Problem to work on
Before copying, set the images aside; then transcribe every entry below exactly.
(Information)
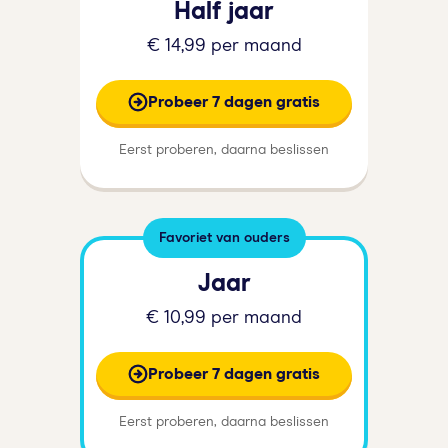
Half jaar
€ 14,99 per maand
Probeer 7 dagen gratis
Eerst proberen, daarna beslissen
Favoriet van ouders
Jaar
€ 10,99 per maand
Probeer 7 dagen gratis
Eerst proberen, daarna beslissen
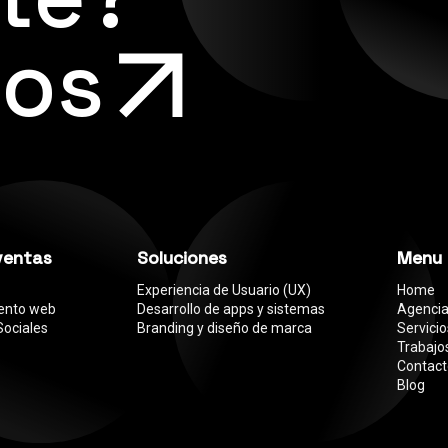
os
ventas
Soluciones
Menu
Experiencia de Usuario (UX)
Home
iento web
Desarrollo de apps y sistemas
Agenci
Sociales
Branding y diseño de marca
Servicio
Trabajo
Contac
Blog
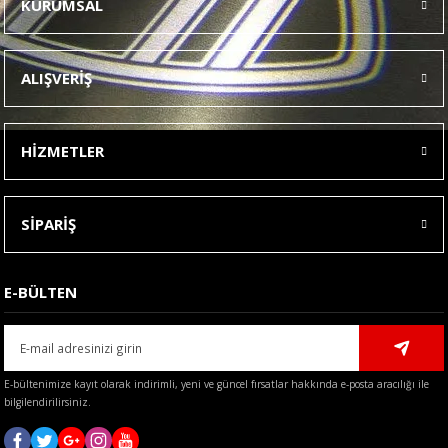
KURUMSAL
Görüş ve önerileriniz için teşekkür ederiz.
Ürün resmi kalitesiz, bozuk veya görüntülenemiyor.
ALIŞVERİŞ
Ürün açıklamasında eksik bilgiler bulunuyor.
Ürün bilgilerinde hatalar bulunuyor.
HİZMETLER
Ürün fiyatı diğer sitelerden daha pahalı.
Bu ürüne benzer farklı alternatifler olmalı.
SİPARİŞ
E-BÜLTEN
Gönder
E-bültenimize kayıt olarak indirimli, yeni ve güncel fırsatlar hakkında e-posta aracılığı ile
bilgilendirilirsiniz.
(End Information)
Your solution
Half jaar
€ 14,99 per maand
Probeer 7 dagen gratis
Eerst proberen, daarna beslissen
Favoriet van ouders
Jaar
€ 10,99 per maand
Probeer 7 dagen gratis
Eerst proberen, daarna beslissen
os
ventas
Soluciones
Menu
Experiencia de Usuario (UX)
Home
iento web
Desarrollo de apps y sistemas
Agenci
Sociales
Branding y diseño de marca
Servicio
Trabajo
Contac
Blog
KURUMSAL
Görüş ve önerileriniz için teşekkür ederiz.
Ürün resmi kalitesiz, bozuk veya görüntülenemiyor.
ALIŞVERİŞ
Ürün açıklamasında eksik bilgiler bulunuyor.
Ürün bilgilerinde hatalar bulunuyor.
HİZMETLER
Ürün fiyatı diğer sitelerden daha pahalı.
Bu ürüne benzer farklı alternatifler olmalı.
SİPARİŞ
E-BÜLTEN
Gönder
E-bültenimize kayıt olarak indirimli, yeni ve güncel fırsatlar hakkında e-posta aracılığı ile
bilgilendirilirsiniz.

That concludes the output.